We’ve been following TAMSA all session. Their Facebook feed has been a great source for the latest updates on what’s happening and a great place to mine for news articles. But who IS TAMSA?

First, a note on funding – the organization appears to be run by volunteers. I wasn’t able to easily unearth data on who is funding their efforts.

Looking  at their leadership, it’s clear that this a group of powerful women. While I don’t doubt the passion of these women, I am concerned by the lack of diversity among their ranks.

President and co-founder Dineen Majcher is an Austin lawyer and parent. She has described TAMSA members as being “of all political stripes” and from all over Texas. She’s not shy with her opinions and has had editorials published and been quoted here and here.

VP Susan Kellner is a parent, former businesswoman, and former School Board member from Spring Branch ISD outside of Houston. She and her husband Larry Kellner, former CEO of Continental Airlines, are longtime advocates and financial supporters of education-related causes in Texas. She also serves on the boards of Children at Risk and the Texas Education Reform Foundation.

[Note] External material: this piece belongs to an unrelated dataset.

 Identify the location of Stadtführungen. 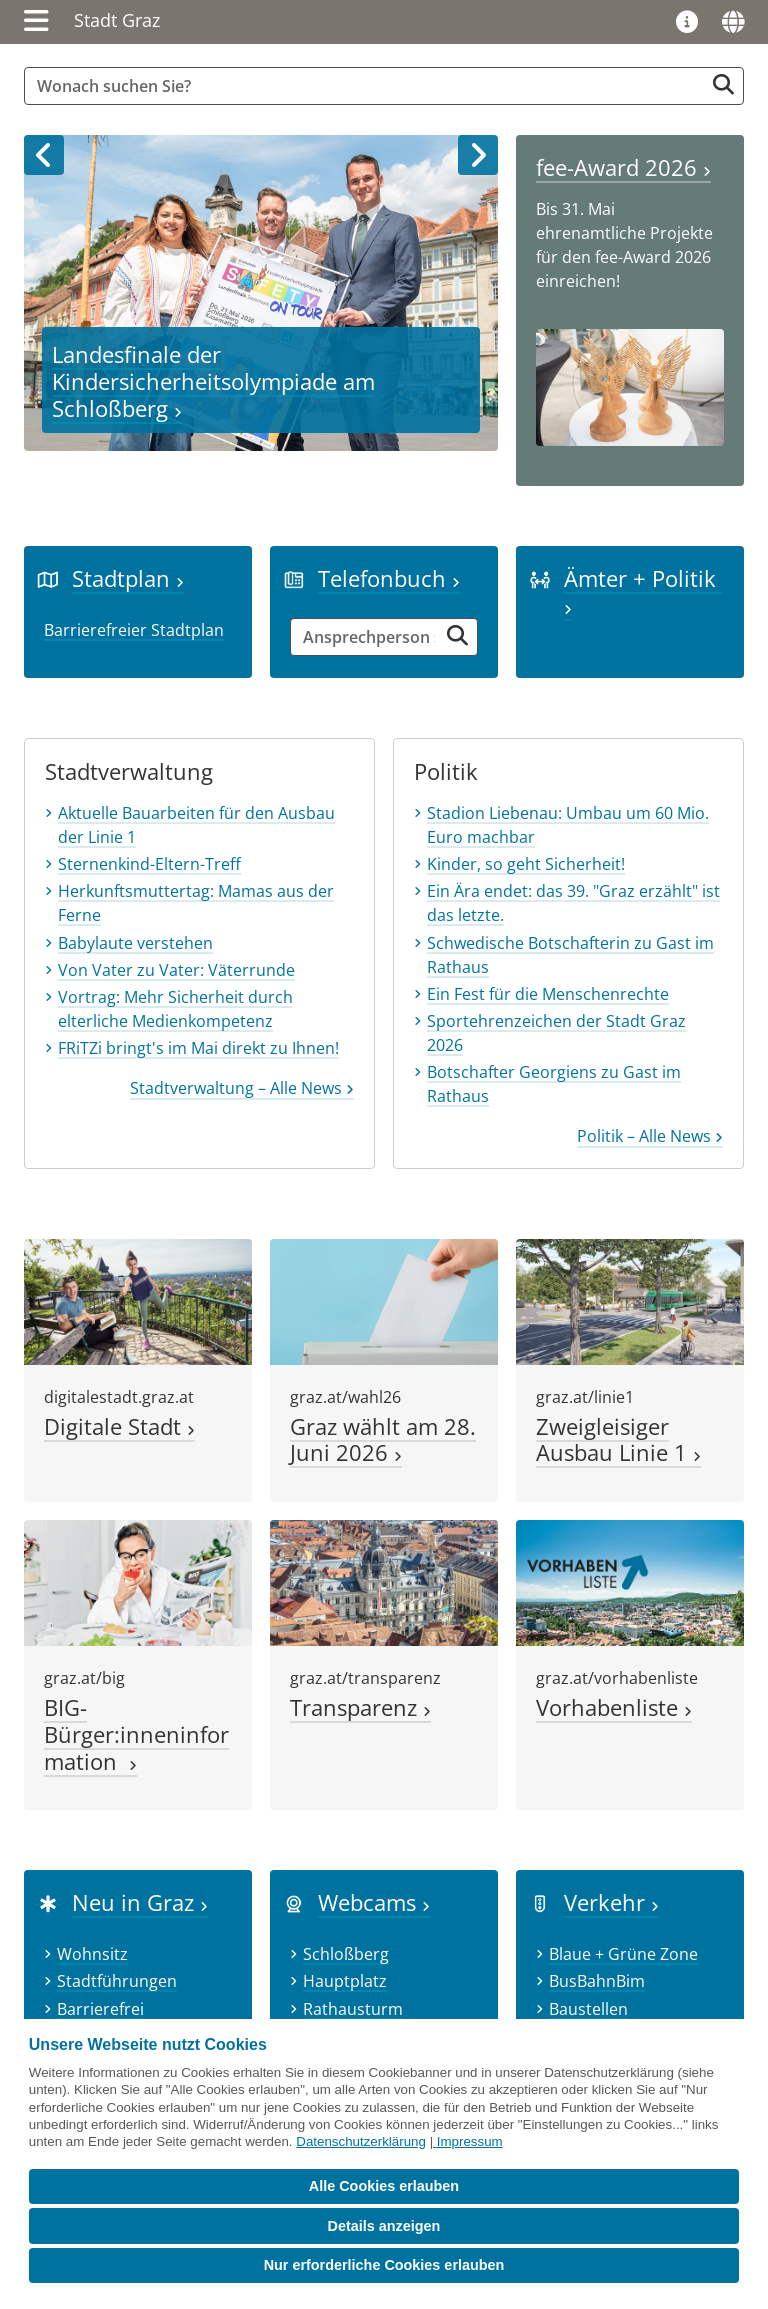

Based on LinkedIn profiles and a little internet digging, it appears that Majcher, Kellner, and the other board members of TAMSA are all wealthy, well-connected, and white. Considering the impact these bills have on all Texas kids, I would like to see more people of color and socio-economic diversity represented.

This is not to discount TAMSA’s efforts or sincerity. But we live in a majority-minority state, and many of the organizations opposing HB 5 and it’s companion bills are well-respected organizations that fight for equity for minority students in public schools (LULAC, the Education Trust). These organizations are justifiably concerned that these changes will reinforce the achievement gap and lower standards for kids of color (more on that here).

So while I’m with TAMSA on reducing tests to something meaningful and reasonable, it’s clear that it’s not always that simple. There could be unintended consequences for some kids if standards shift. Nothing is simple, and I think we leave out a discussion of equity to our own peril.